The following dimensions generally allow good performance to be obtained:
- cradle width: 1.10 m
- cradle height: 0.65m
- side thickness: 0.15 m minimum.

 It is not always necessary for the sides of the cradle to reach the upper level of the rails.

 The arrangement illustrated in FIG. 3 is an improved form of the invention in which the bottom of the cradle is coated, on its upper face, with a layer of resilient material 15.

 This layer allows better absorption of shocks from repeated circulation as well as the use of gantry cranes with very heavy loads which circulate on the raceways as described by the invention, which could damage, in the long run, the structure of the cradle.

 This arrangement relates to all the advantages of the invention and contributes to forming a more durable structure.

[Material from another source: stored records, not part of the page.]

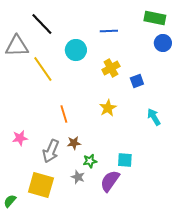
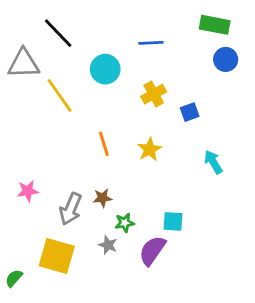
orange line: (64, 114) -> (104, 144), moved

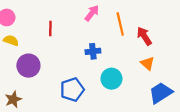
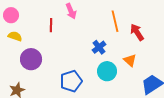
pink arrow: (92, 13) -> (71, 11), moved, turned 119
blue cross: (93, 51) -> (99, 47), moved, turned -32
orange triangle: (148, 63) -> (130, 60), moved

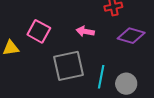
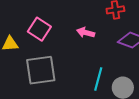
gray square: (68, 66) -> (41, 70), moved

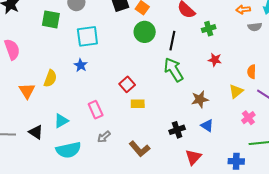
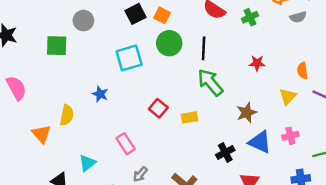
green cross: (209, 29) -> (250, 17), moved
cyan square: (87, 36) -> (129, 58), moved
yellow rectangle: (138, 104) -> (190, 117), moved
pink cross: (248, 118) -> (290, 136), moved, turned 32
blue triangle: (207, 126) -> (260, 142), size x1.5

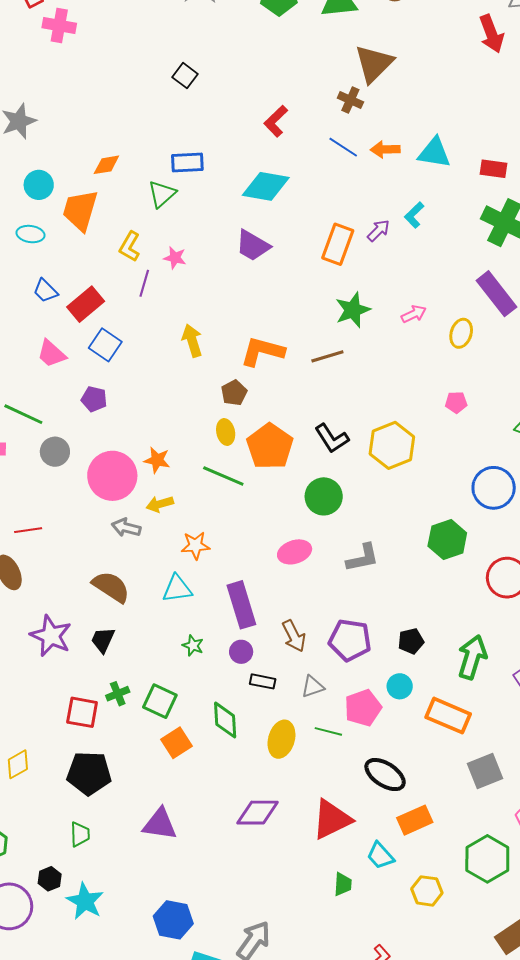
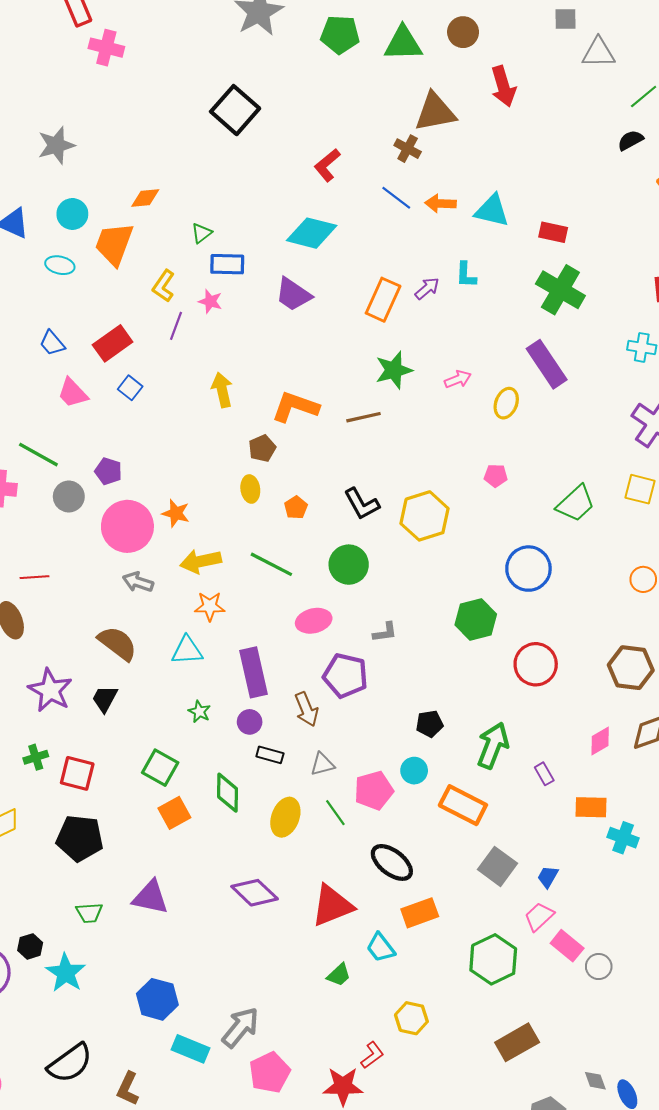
red arrow: (491, 34) -> (503, 86), moved
brown triangle: (374, 64) -> (435, 112), turned 30
black square: (185, 76) -> (235, 110), size x1.8
blue rectangle: (187, 163) -> (227, 264), moved
green triangle: (162, 194) -> (202, 233), size x0.7
cyan L-shape: (414, 215) -> (466, 275), turned -48
blue trapezoid: (45, 291) -> (52, 343), moved
blue square: (105, 345) -> (130, 388), size x0.7
purple pentagon: (94, 399) -> (108, 471), moved
orange pentagon: (270, 446) -> (296, 507), size x0.5
green line: (223, 476) -> (271, 564), moved
yellow arrow: (160, 504) -> (201, 561), moved, size x1.4
gray L-shape: (363, 558) -> (385, 632), size x0.7
purple pentagon: (350, 640) -> (345, 676), moved
green cross: (118, 694) -> (36, 757), moved
green line: (328, 731) -> (335, 813), turned 36
gray square: (485, 771) -> (498, 866), turned -36
purple diamond: (258, 813) -> (255, 893), turned 39
green trapezoid: (80, 834) -> (89, 913), moved, turned 84
green trapezoid: (343, 884) -> (339, 975), turned 40
yellow hexagon: (427, 891) -> (411, 1018), moved

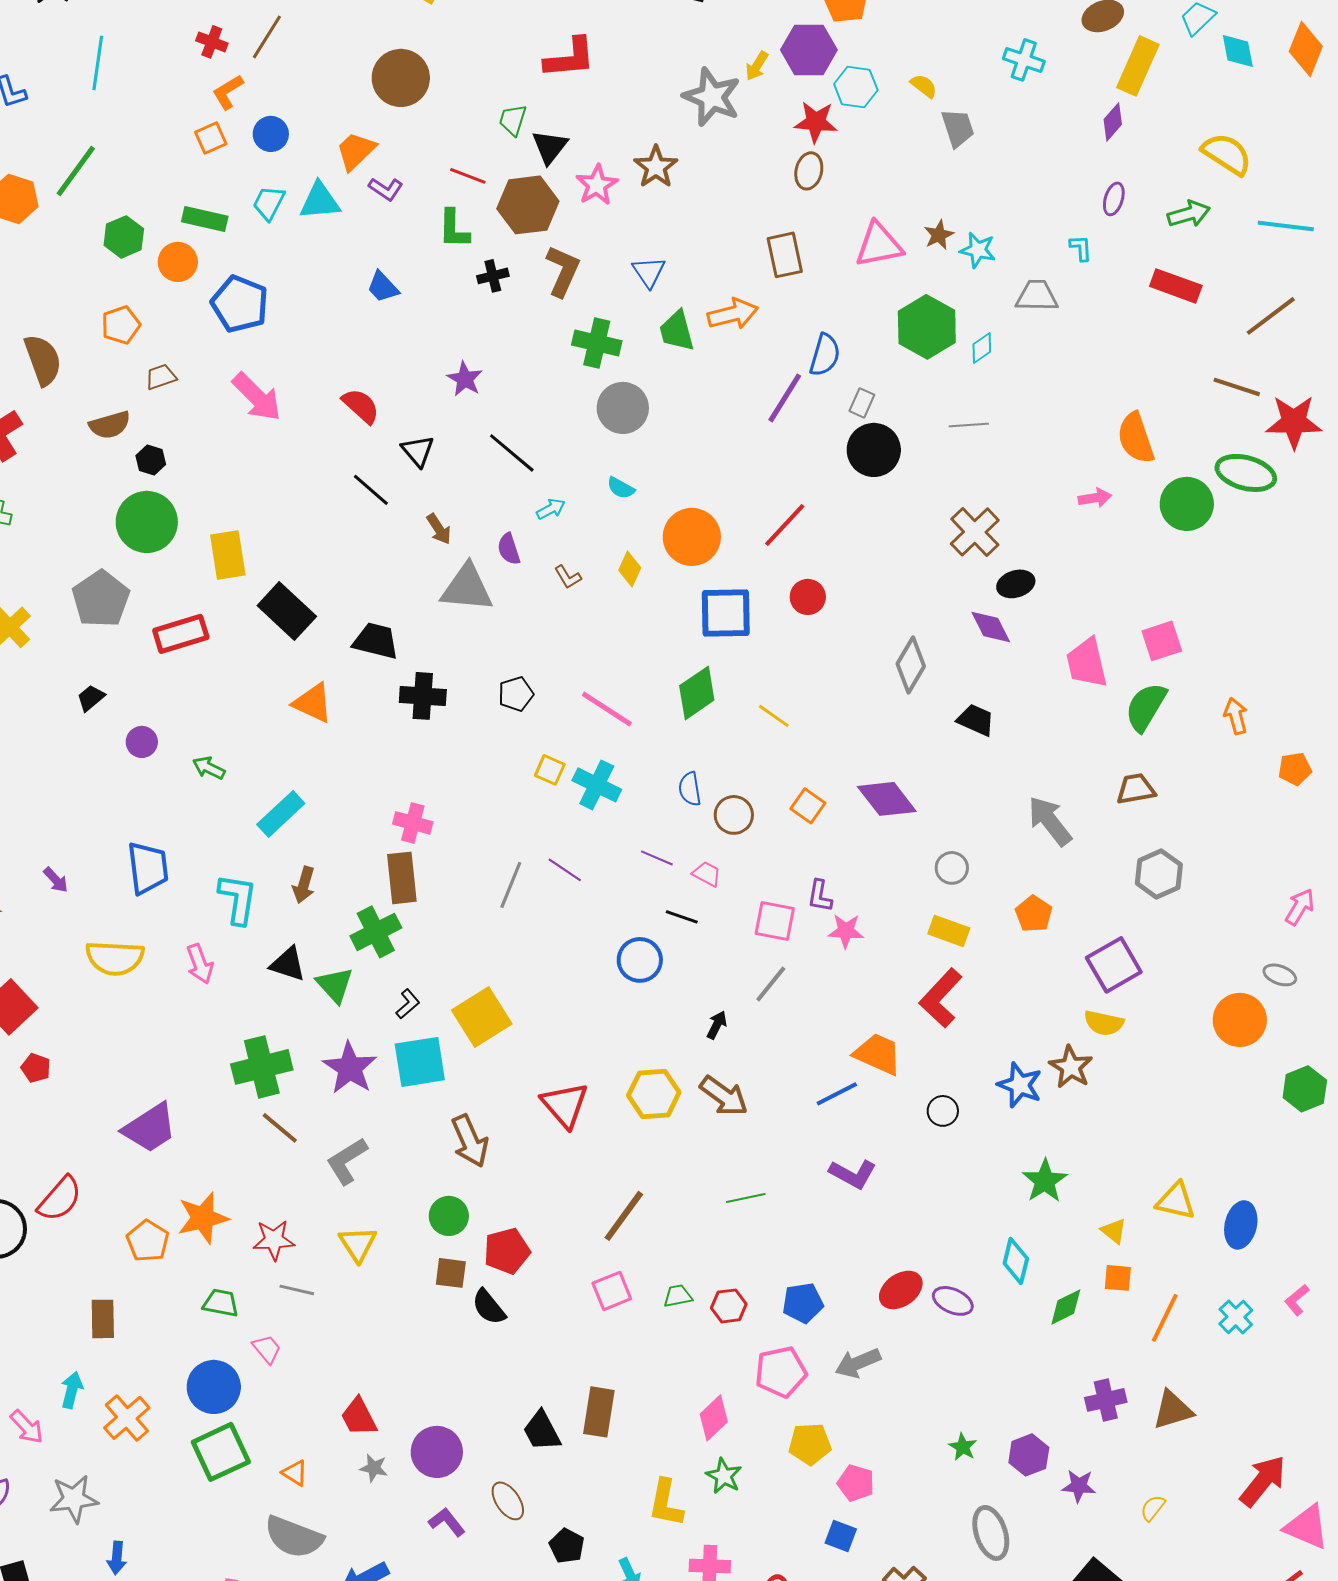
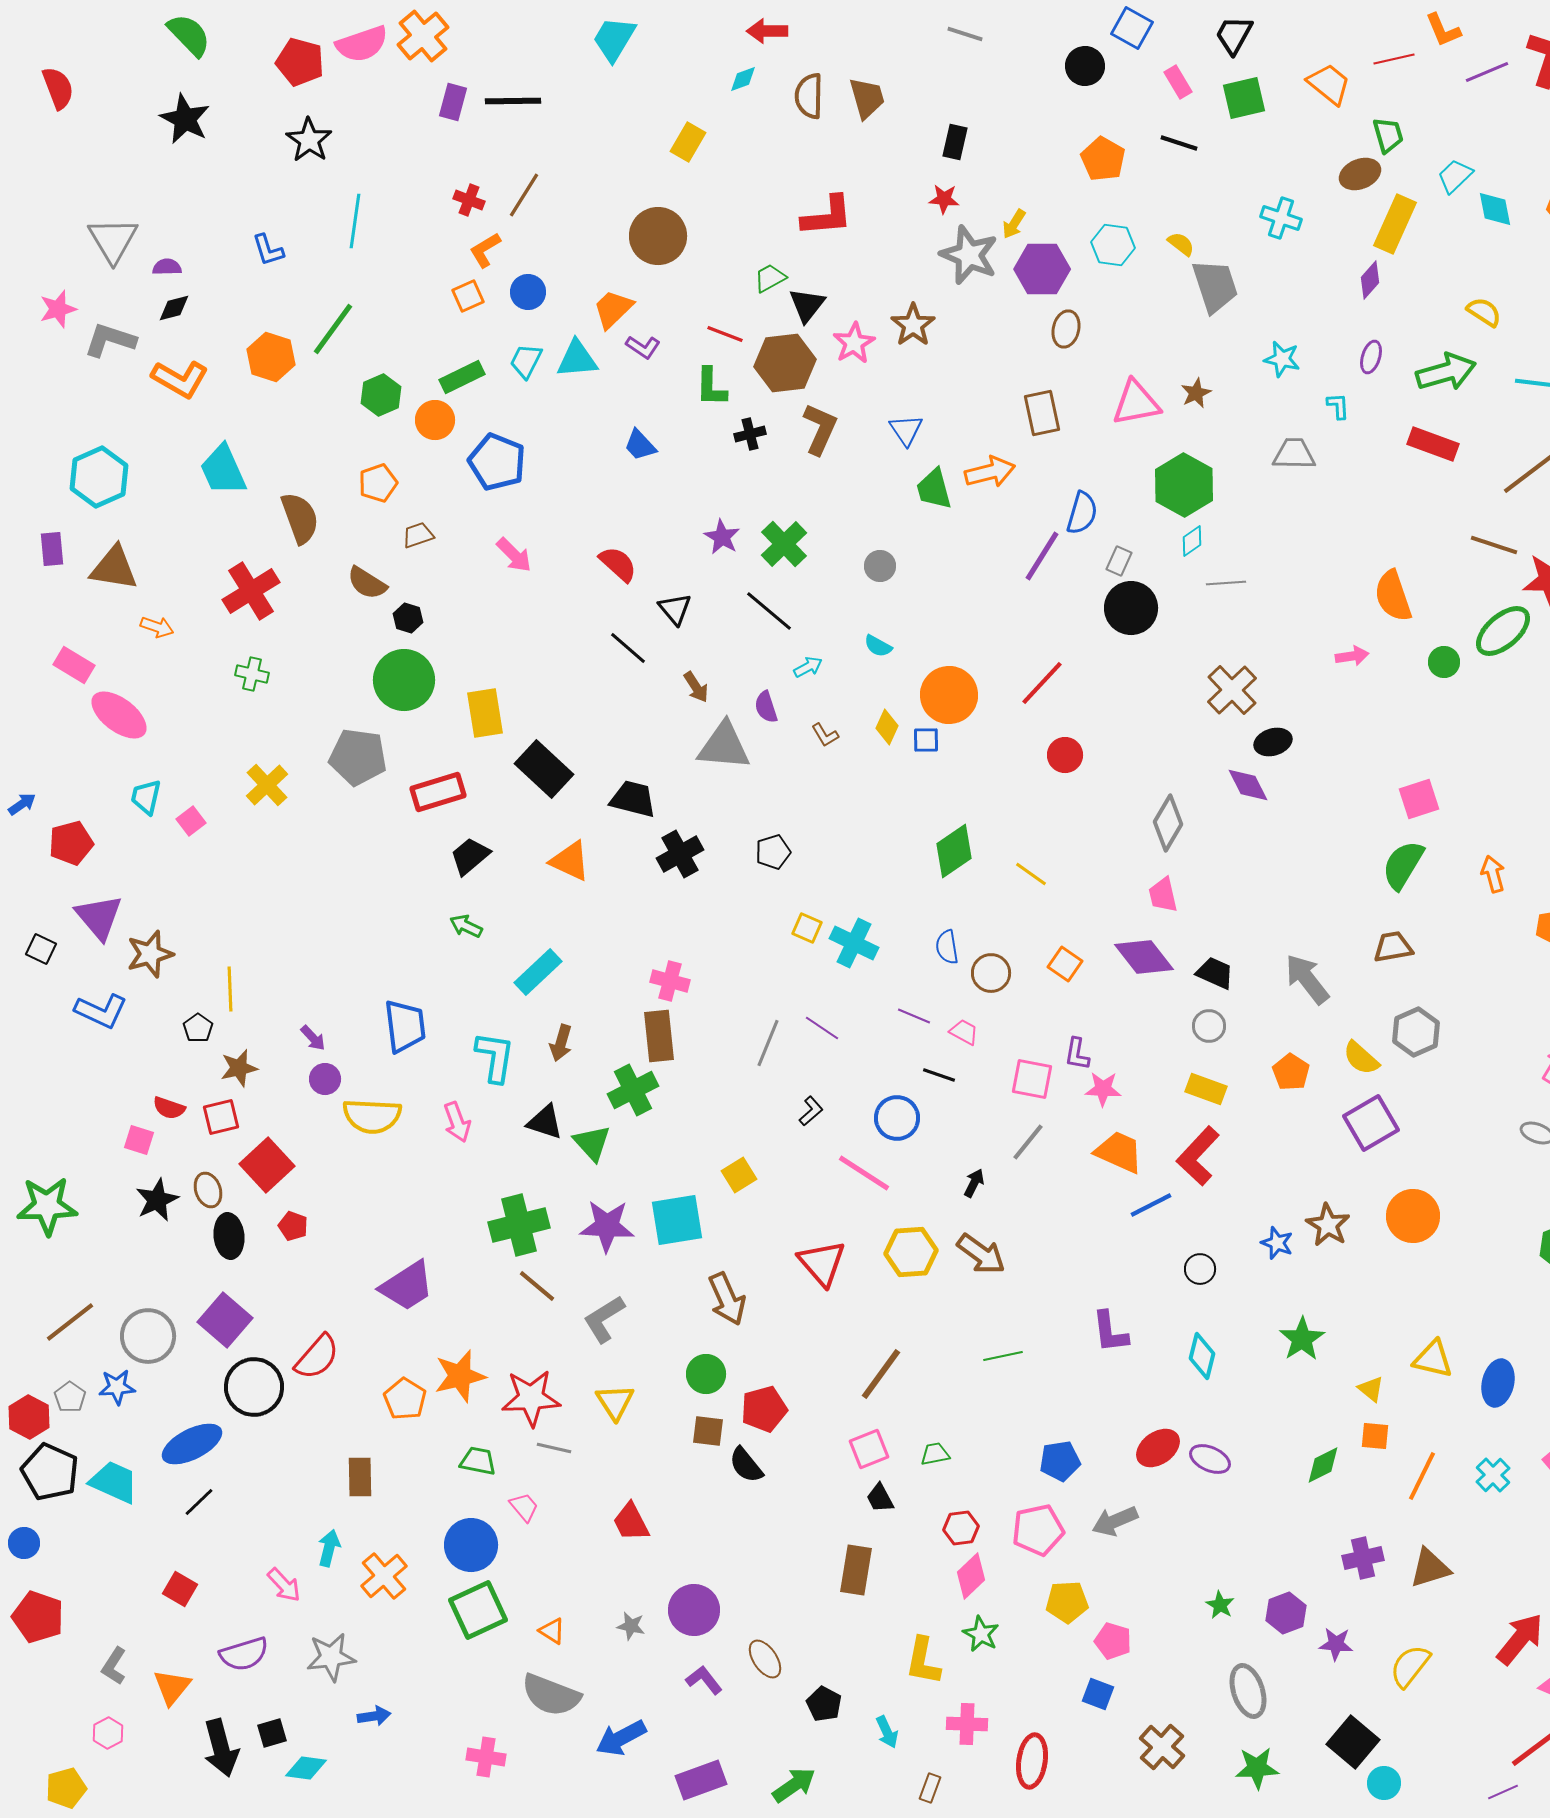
purple hexagon: (809, 50) -> (1042, 269), moved
green trapezoid: (513, 120) -> (770, 278), turned 44
red star: (816, 122) -> (944, 199), moved, size x0.7
gray trapezoid: (958, 128) -> (1215, 286), size x1.4
yellow semicircle: (1227, 154) -> (1484, 312), size x0.7
green arrow: (1189, 214) -> (1446, 372), size x1.4
green rectangle: (205, 219) -> (462, 377), turned -39
cyan star: (978, 250) -> (1282, 359), moved
green cross: (597, 343) -> (784, 544), moved, turned 33
cyan diamond: (982, 348) -> (1192, 541), moved
pink arrow: (257, 397) -> (514, 555), size x0.7
gray circle: (623, 408) -> (880, 566), size x0.6
brown semicircle: (110, 425) -> (367, 583), turned 48
green ellipse: (1246, 473) -> (1503, 631), turned -56
green circle: (1187, 504) -> (1444, 662), size x0.6
gray pentagon: (101, 599) -> (358, 757), turned -30
blue square: (726, 613) -> (926, 740), moved, size x0.5
pink trapezoid: (1087, 663) -> (1163, 895), moved, size x0.7
black cross: (423, 696) -> (680, 854), turned -33
black trapezoid: (91, 698) -> (470, 856), moved, size x1.4
pink line: (607, 709) -> (864, 1173), moved
black trapezoid: (976, 720) -> (1215, 973), moved
purple circle: (142, 742) -> (325, 1079), moved
black L-shape: (408, 1004) -> (811, 1111), moved
yellow square: (482, 1017) -> (739, 1175), size x0.6
orange circle: (1240, 1020) -> (1413, 1216), moved
yellow semicircle: (1104, 1023) -> (1361, 1058), moved, turned 30
orange trapezoid: (878, 1054) -> (1119, 1152), moved
purple star: (350, 1068) -> (607, 1226), turned -30
blue star: (1020, 1085) -> (1277, 1243), size x0.7
blue line: (837, 1094) -> (1151, 1205), moved
purple L-shape: (853, 1174) -> (1110, 1332), turned 54
red star: (274, 1240) -> (531, 1398), size x1.4
cyan diamond: (1016, 1261) -> (1202, 1356), moved
red hexagon: (729, 1306) -> (961, 1528), moved
red trapezoid: (359, 1417) -> (631, 1522), moved
black trapezoid: (542, 1431) -> (880, 1498), moved, size x0.7
yellow semicircle: (1153, 1508) -> (1410, 1666), size x1.6
blue arrow: (117, 1558) -> (374, 1716), turned -104

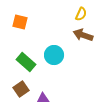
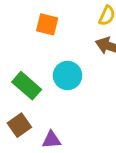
orange square: (20, 22) -> (47, 24), moved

 It goes without saying that numerous modifications can be made to the elements described above, without going beyond the ambit of the invention.

Claims (10)

 1. Track intended for circulation on rails of very heavy mobile vehicles of the type comprising said rails which rest on sleepers, said sleepers being arranged perpendicular to the rails with regular spacing and themselves resting on a massive foundation parallel to rails, characterized in that the assembly is supported by a continuous confinement cradle whose cross section is U-shaped, the foundation layer resting on the flat bottom of the cradle.  2. Track according to claim 1, characterized in that the cradle is made of concrete poured in place by sliding formwork.  3. Track according to any one of claims 1 and 2, characterized in that the cradle has a high inertia thanks to its characteristic shape in U, forming part of a rectangle approximately 1.10 meters wide and 0.65 meters high, and having a minimum thickness of 0.15 meters.  4. Track according to any one of claims 1 to 3, characterized in that the foundation consists of a lean concrete block.  5. Track according to any one of claims 1 to 4, characterized in that the foundation is isolated from the cradle by a resilient layer.  6. A raceway according to claim 2, characterized in that the cradle comprises threading steels arranged at its periphery (to take account of the concreting recovery).  7. A raceway according to claim 6, characterized in that there are 8 threading steels per cross section of the cradle.  8. Track according to any one of claims 6 or 7, characterized in that the drawing steels have a diameter of 10 m.  9. Track according to any one of claims 1 to 3, characterized in that the foundation consists of untreated materials.  10. Track according to any one of claims 1 to 9, characterized in that the sleepers are made of wood.